Molecular Typing of β-Lactamase and Tetracycline Resistant Escherichia coli Strains Isolated from Imported Shrimp

    

    

    Figure 4:  Detection and quantification of the various plasmids families by
the PCR-based replicon typing. (A) lane 1, 100-bp molecular weight marker;
lanes 2-4, 159-bp B/O plasmid. (B) lanes 1; 100-bp molecular weight marker;
lane 2, 462-bp FIA plasmid (C) quantification of the different plasmid families
occurring in the template DNA of the isolates.
    
    

Horizontal transfer of β-lactam and tetracycline resistance phenotypes and genotypes

Four strains (E. coli strain 120, 123, 126 and 338) that were resistant to 256 μg/mL of tetracycline but sensitive to 800 μg/mL of sodium azide were selected as donors. Our preliminary analysis indicated that these strains harbored bla_tem, bla_ctx-m and tet_B genes. In addition, these strains also carried B/O plasmid. Transconjugants were only obtained when mating donor strains E. coli 126 and 338 with the recipient strain J53 for 24 h. No transconjugants were obtained when using strains 120 and 123 as donors. Our experiments also indicated higher rates of transconjugants were obtained when using E. coli strain 338 than E.coli strain 126. Serial dilution techniques indicated the rates of transconjugation to be 4.9 × 104 when using E. coli 126 when compared to the conjugation rates of 2.46 × 105 when using E. coli 338. All transconjugants were resistant to 256 μg/mL of tetracycline, ampicillin and 800 μg/mL of sodium azide, respectively. Template DNA of transconjugants from both strain 126 and 338 were positive for the presence of the 550-bp region of the bla_CTX-M, 436-bp region of the tet_B and the 159-bp region of the B/O plasmid.

Discussion

The isolation of multiple antibiotic-resistant E. coli strains, resistant to high concentrations of β-lactam and tetracycline antibiotics, from imported shrimp suggest the usage of these antibiotics in commercial aquaculture ponds. The usage of these drugs may have played a key role in the selection of these resistant strains. These strains, as a reservoir of multiple antibiotic-resistance genes, may transfer their resistance markers to other ecosystems and thus become a potential public health hazard [17,6].

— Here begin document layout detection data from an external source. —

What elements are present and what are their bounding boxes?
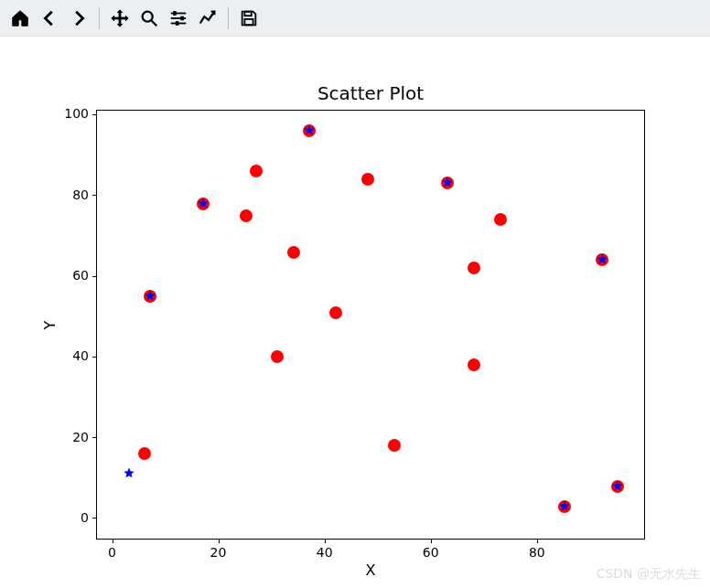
x-tick-label: 60 [423,545,439,560]
zoom-icon [139,8,159,28]
x-tick [537,539,538,543]
y-tick [92,195,97,196]
y-tick-label: 40 [61,348,89,363]
red-circles-point [361,173,374,186]
watermark: CSDN @无水先生 [597,566,701,583]
back-icon [39,8,59,28]
red-circles-point [271,350,284,363]
svg-point-0 [143,11,153,21]
svg-rect-3 [174,11,177,15]
svg-rect-5 [181,16,184,20]
x-tick [113,539,113,543]
red-circles-point [250,165,263,177]
blue-stars-point [145,288,156,305]
save-icon [239,8,259,28]
home-button[interactable] [7,5,33,31]
svg-rect-8 [244,11,251,16]
x-axis-label: X [96,561,645,579]
x-tick [219,539,220,543]
red-circles-point [494,213,507,226]
separator [228,7,229,29]
red-circles-point [138,447,151,460]
y-tick-label: 20 [61,430,89,444]
red-circles-point [388,439,401,452]
move-icon [110,8,130,28]
red-circles-point [240,209,253,222]
red-circles-point [468,262,480,274]
red-circles-point [329,306,342,319]
y-tick-label: 80 [61,187,89,202]
blue-stars-point [597,251,608,269]
x-tick [325,539,326,543]
blue-stars-point [559,497,570,515]
separator [99,7,100,29]
x-tick-label: 0 [108,545,116,560]
blue-stars-point [612,477,623,495]
y-tick-label: 0 [61,510,89,525]
x-tick-label: 40 [317,545,333,560]
x-tick-label: 20 [210,545,227,560]
save-button[interactable] [236,5,262,31]
blue-stars-point [442,175,453,192]
blue-stars-point [198,195,209,212]
y-tick [92,276,97,277]
forward-button[interactable] [66,5,91,31]
chart-title: Scatter Plot [96,82,645,104]
svg-rect-9 [244,18,253,24]
y-tick-label: 100 [61,106,89,121]
y-tick [92,114,97,115]
zoom-button[interactable] [136,5,162,31]
x-tick-label: 80 [529,545,545,560]
figure: Scatter Plot Y X CSDN @无水先生 020406080020… [0,37,710,588]
sliders-icon [168,8,188,28]
blue-stars-point [304,123,315,140]
back-button[interactable] [37,5,62,31]
red-circles-point [287,246,300,259]
svg-line-1 [152,20,157,26]
x-tick [431,539,432,543]
y-tick-label: 60 [61,268,89,283]
svg-rect-7 [176,21,178,25]
axes-edit-icon [198,8,218,28]
axes[interactable] [96,110,645,540]
y-tick [92,518,97,519]
forward-icon [69,8,89,28]
y-tick [92,437,97,438]
y-tick [92,357,97,358]
pan-button[interactable] [107,5,133,31]
configure-button[interactable] [166,5,191,31]
home-icon [10,8,30,28]
edit-button[interactable] [195,5,221,31]
y-axis-label: Y [41,110,59,540]
red-circles-point [468,358,480,371]
blue-stars-point [124,465,134,483]
toolbar [0,0,710,37]
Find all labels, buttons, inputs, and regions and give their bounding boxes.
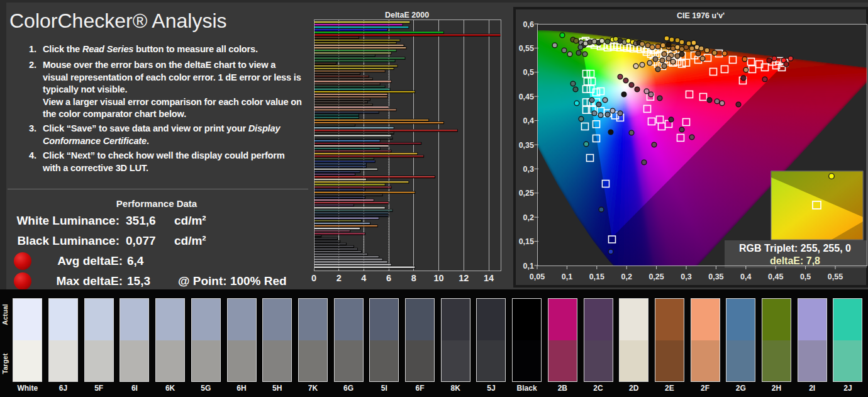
svg-text:CIE 1976 u'v': CIE 1976 u'v' [677,11,725,20]
svg-text:0,4: 0,4 [523,116,534,125]
svg-text:0,5: 0,5 [523,68,534,77]
svg-text:0,3: 0,3 [523,165,534,174]
svg-text:0,05: 0,05 [530,272,545,281]
svg-text:deltaE: 7,8: deltaE: 7,8 [770,255,820,266]
svg-text:0,55: 0,55 [519,44,534,53]
svg-text:0,25: 0,25 [648,272,664,281]
svg-text:0,2: 0,2 [621,272,632,281]
svg-text:RGB Triplet: 255, 255, 0: RGB Triplet: 255, 255, 0 [739,243,851,254]
svg-text:0,1: 0,1 [523,262,534,271]
svg-text:0,15: 0,15 [519,237,534,246]
svg-text:0,3: 0,3 [681,272,691,281]
svg-text:0,35: 0,35 [519,141,534,150]
svg-text:0,2: 0,2 [523,213,534,222]
svg-text:0,55: 0,55 [828,272,843,281]
svg-text:0,1: 0,1 [562,272,572,281]
svg-text:0,5: 0,5 [800,272,811,281]
svg-text:0,45: 0,45 [519,92,534,101]
svg-text:0,25: 0,25 [519,189,534,198]
svg-text:0,45: 0,45 [768,272,783,281]
svg-text:0,4: 0,4 [740,272,751,281]
svg-text:0,35: 0,35 [708,272,723,281]
svg-text:0,6: 0,6 [523,20,534,29]
svg-text:0,15: 0,15 [589,272,604,281]
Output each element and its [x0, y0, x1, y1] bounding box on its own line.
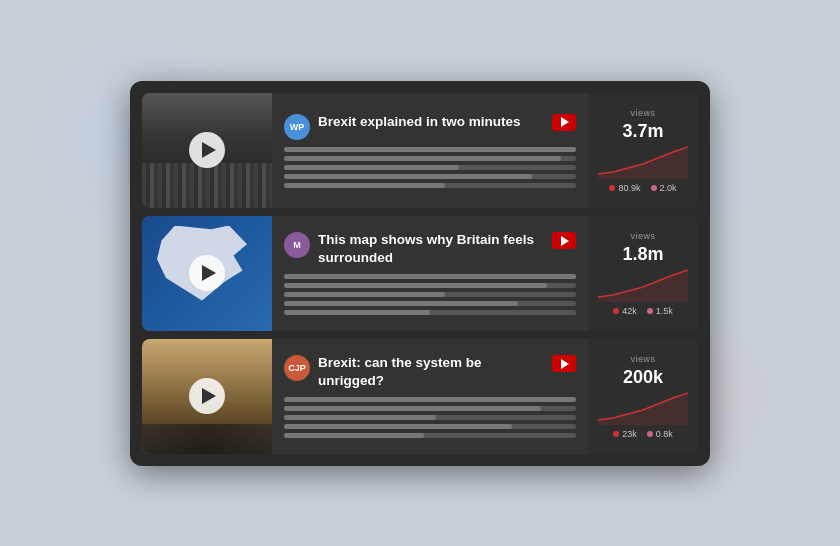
progress-bar-4	[284, 424, 576, 429]
progress-bar-2	[284, 156, 576, 161]
hearts-count: 1.5k	[647, 306, 673, 316]
video-progress-bars	[284, 397, 576, 438]
video-progress-bars	[284, 274, 576, 315]
progress-bar-3	[284, 415, 576, 420]
progress-fill	[284, 415, 436, 420]
progress-fill	[284, 174, 532, 179]
progress-fill	[284, 397, 576, 402]
progress-bar-3	[284, 165, 576, 170]
video-thumbnail[interactable]	[142, 339, 272, 454]
hearts-value: 1.5k	[656, 306, 673, 316]
channel-avatar[interactable]: CJP	[284, 355, 310, 381]
video-info: M This map shows why Britain feels surro…	[272, 216, 588, 331]
hearts-value: 2.0k	[660, 183, 677, 193]
youtube-play-icon	[561, 236, 569, 246]
play-button[interactable]	[189, 255, 225, 291]
progress-bar-3	[284, 292, 576, 297]
video-row-3[interactable]: CJP Brexit: can the system be unrigged? …	[142, 339, 698, 454]
views-chart	[598, 144, 688, 179]
progress-fill	[284, 433, 424, 438]
likes-dot	[613, 308, 619, 314]
progress-fill	[284, 310, 430, 315]
views-chart	[598, 390, 688, 425]
video-header: WP Brexit explained in two minutes	[284, 113, 576, 140]
play-overlay[interactable]	[142, 339, 272, 454]
likes-count: 23k	[613, 429, 637, 439]
play-icon	[202, 388, 216, 404]
video-info: CJP Brexit: can the system be unrigged?	[272, 339, 588, 454]
progress-fill	[284, 156, 561, 161]
likes-dot	[609, 185, 615, 191]
hearts-dot	[651, 185, 657, 191]
video-row-2[interactable]: M This map shows why Britain feels surro…	[142, 216, 698, 331]
video-title: Brexit explained in two minutes	[318, 113, 544, 131]
progress-fill	[284, 183, 445, 188]
progress-bar-2	[284, 406, 576, 411]
progress-fill	[284, 301, 518, 306]
progress-fill	[284, 424, 512, 429]
hearts-count: 2.0k	[651, 183, 677, 193]
channel-abbr: M	[293, 240, 301, 250]
video-title: Brexit: can the system be unrigged?	[318, 354, 544, 389]
likes-value: 42k	[622, 306, 637, 316]
video-stats: views 1.8m 42k 1.5k	[588, 216, 698, 331]
play-button[interactable]	[189, 378, 225, 414]
views-count: 200k	[623, 368, 663, 386]
views-label: views	[630, 354, 655, 364]
hearts-value: 0.8k	[656, 429, 673, 439]
progress-bar-5	[284, 310, 576, 315]
progress-fill	[284, 147, 576, 152]
video-progress-bars	[284, 147, 576, 188]
play-icon	[202, 142, 216, 158]
play-overlay[interactable]	[142, 93, 272, 208]
channel-abbr: CJP	[288, 363, 306, 373]
channel-abbr: WP	[290, 122, 305, 132]
play-icon	[202, 265, 216, 281]
reactions: 23k 0.8k	[613, 429, 673, 439]
likes-value: 80.9k	[618, 183, 640, 193]
progress-bar-1	[284, 274, 576, 279]
progress-bar-4	[284, 174, 576, 179]
video-stats: views 3.7m 80.9k 2.0k	[588, 93, 698, 208]
youtube-badge[interactable]	[552, 114, 576, 131]
video-header: M This map shows why Britain feels surro…	[284, 231, 576, 266]
progress-bar-5	[284, 183, 576, 188]
video-row-1[interactable]: WP Brexit explained in two minutes views…	[142, 93, 698, 208]
views-label: views	[630, 108, 655, 118]
channel-avatar[interactable]: WP	[284, 114, 310, 140]
progress-bar-4	[284, 301, 576, 306]
progress-fill	[284, 406, 541, 411]
youtube-badge[interactable]	[552, 232, 576, 249]
youtube-play-icon	[561, 117, 569, 127]
progress-fill	[284, 292, 445, 297]
progress-fill	[284, 283, 547, 288]
progress-bar-1	[284, 397, 576, 402]
play-overlay[interactable]	[142, 216, 272, 331]
likes-count: 42k	[613, 306, 637, 316]
likes-dot	[613, 431, 619, 437]
hearts-dot	[647, 308, 653, 314]
views-count: 3.7m	[622, 122, 663, 140]
hearts-count: 0.8k	[647, 429, 673, 439]
views-count: 1.8m	[622, 245, 663, 263]
youtube-play-icon	[561, 359, 569, 369]
progress-fill	[284, 274, 576, 279]
video-list-card: WP Brexit explained in two minutes views…	[130, 81, 710, 466]
reactions: 42k 1.5k	[613, 306, 673, 316]
likes-count: 80.9k	[609, 183, 640, 193]
video-header: CJP Brexit: can the system be unrigged?	[284, 354, 576, 389]
views-chart	[598, 267, 688, 302]
likes-value: 23k	[622, 429, 637, 439]
video-info: WP Brexit explained in two minutes	[272, 93, 588, 208]
progress-fill	[284, 165, 459, 170]
channel-avatar[interactable]: M	[284, 232, 310, 258]
play-button[interactable]	[189, 132, 225, 168]
video-thumbnail[interactable]	[142, 216, 272, 331]
video-stats: views 200k 23k 0.8k	[588, 339, 698, 454]
progress-bar-5	[284, 433, 576, 438]
reactions: 80.9k 2.0k	[609, 183, 676, 193]
progress-bar-1	[284, 147, 576, 152]
video-title: This map shows why Britain feels surroun…	[318, 231, 544, 266]
video-thumbnail[interactable]	[142, 93, 272, 208]
youtube-badge[interactable]	[552, 355, 576, 372]
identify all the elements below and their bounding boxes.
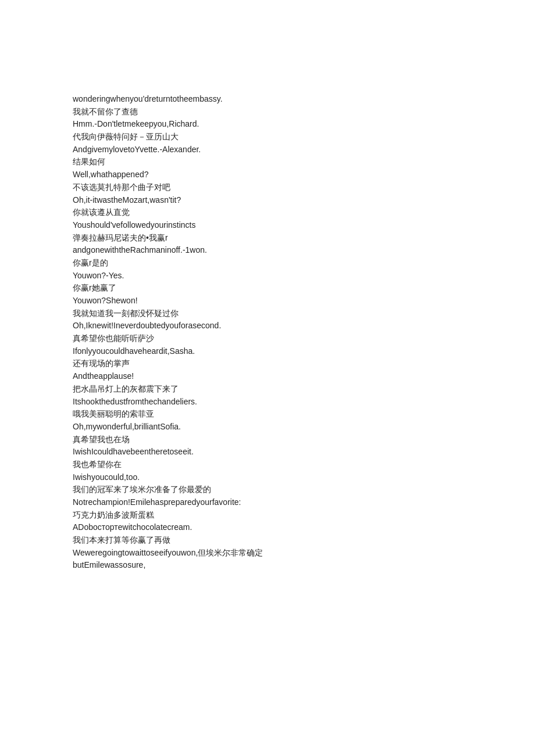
text-line-30: Iwishyoucould,too. [73,471,462,484]
text-line-8: Oh,it-itwastheMozart,wasn'tit? [73,194,462,207]
text-line-37: butEmilewassosure, [73,559,462,572]
text-line-32: Notrechampion!Emilehaspreparedyourfavori… [73,496,462,509]
text-line-15: 你赢r她赢了 [73,282,462,295]
text-line-0: wonderingwhenyou'dreturntotheembassy. [73,93,462,106]
text-line-7: 不该选莫扎特那个曲子对吧 [73,181,462,194]
text-line-23: 把水晶吊灯上的灰都震下来了 [73,383,462,396]
text-line-25: 哦我美丽聪明的索菲亚 [73,408,462,421]
text-line-13: 你赢r是的 [73,257,462,270]
text-line-24: Itshookthedustfromthechandeliers. [73,396,462,409]
text-line-27: 真希望我也在场 [73,433,462,446]
text-line-5: 结果如何 [73,156,462,169]
text-line-6: Well,whathappened? [73,169,462,181]
text-line-14: Youwon?-Yes. [73,270,462,282]
text-line-16: Youwon?Shewon! [73,295,462,307]
text-line-17: 我就知道我一刻都没怀疑过你 [73,307,462,320]
text-line-33: 巧克力奶油多波斯蛋糕 [73,509,462,522]
text-line-20: Ifonlyyoucouldhaveheardit,Sasha. [73,345,462,358]
content: wonderingwhenyou'dreturntotheembassy.我就不… [73,93,462,572]
text-line-22: Andtheapplause! [73,370,462,383]
text-line-18: Oh,Iknewit!Ineverdoubtedyouforasecond. [73,320,462,332]
text-line-19: 真希望你也能听听萨沙 [73,332,462,345]
text-line-31: 我们的冠军来了埃米尔准备了你最爱的 [73,483,462,496]
text-line-11: 弹奏拉赫玛尼诺夫的•我赢r [73,232,462,245]
text-line-3: 代我向伊薇特问好－亚历山大 [73,131,462,144]
text-line-12: andgonewiththeRachmaninoff.-1won. [73,244,462,257]
text-line-26: Oh,mywonderful,brilliantSofia. [73,421,462,433]
text-line-9: 你就该遵从直觉 [73,206,462,219]
text-line-2: Hmm.-Don'tletmekeepyou,Richard. [73,118,462,131]
text-line-4: AndgivemylovetoYvette.-Alexander. [73,144,462,156]
text-line-21: 还有现场的掌声 [73,357,462,370]
text-line-29: 我也希望你在 [73,458,462,471]
text-line-28: IwishIcouldhavebeentheretoseeit. [73,446,462,458]
text-line-10: Youshould'vefollowedyourinstincts [73,219,462,232]
text-line-35: 我们本来打算等你赢了再做 [73,534,462,547]
text-line-34: ADoboстортewitchocolatecream. [73,521,462,534]
text-line-36: Weweregoingtowаittoseeifyouwon,但埃米尔非常确定 [73,547,462,560]
text-line-1: 我就不留你了查德 [73,106,462,119]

The detection, characterization and classification of β-lactamases have been well documented [18-20]. These enzymes include the Extended Spectrum β-Lactamases (ESBLs), observed as TEM- 1, TEM-2 or SHV-1; more than 150 different TEM and SHV-type ESBLs have been reported [21,19,9]. TEM-1 is the most commonly encountered β-lactamase in Gram-negative bacteria; up to 90% of ampicillin resistance in E. coli is due to the synthesis of TEM-1 [19,9]. This enzyme is also responsible for ampicillin and penicillin resistance in Haemophilus influenzae and Neisseria gonorrhoeae [19]. Unlike TEM-ESBLs, SHV-ESBLs are predominantly found in Klebsiella pneumoniae and are known to regulate resistance to ampicillin and penicillin [19]. Very few variants of SHV-lactamases have been reported. Both TEM and SHV-ESBLs are borne on transmissible plasmids that frequently co-transfer resistance to other classes of antibiotics [19,9,22]. Recently, both TEM and SHV-derived ESBLs have been joined by the CTX-M family of β-lactamases in E. coli [19,20]. The CTX-M lactamase has less than 40% similarity to TEM and SHV-lactamases. Results from our investigations indicate that the bla_CTX-M gene is the predominant ESBL gene in the template DNA of the 55 aquaculture isolates. It occurred in 56.0% of the isolates, followed by bla_TEM, which was found in a minority (16.0%) of the isolates. However, these results contrast with an earlier report from India [17] that indicated the predominant occurrence of bla_TEM (100%) and low occurrence (16%) of bla_CTX-M ESBLs in the template DNA of E. coli isolated in aquatic environments. A report from aquaculture from China [23] indicated the predominant occurrence of bla_TEM followed by blaSHV. Few isolates in these previous studies harbored bla_CTX-M. Additionally, results from our investigation indicate that 9 of the isolates had an MIC of 256 μg/ml for both ampicillin and penicillin. These isolates were found to harbor both bla_CTX-M and bla_TEM, indicating that the concomitant occurrence of these two genetic determinants may be required for the higher MICs of these isolates. Results from all of these investigations clearly indicate that aquaculture ecosystems are reservoirs of ESBLs.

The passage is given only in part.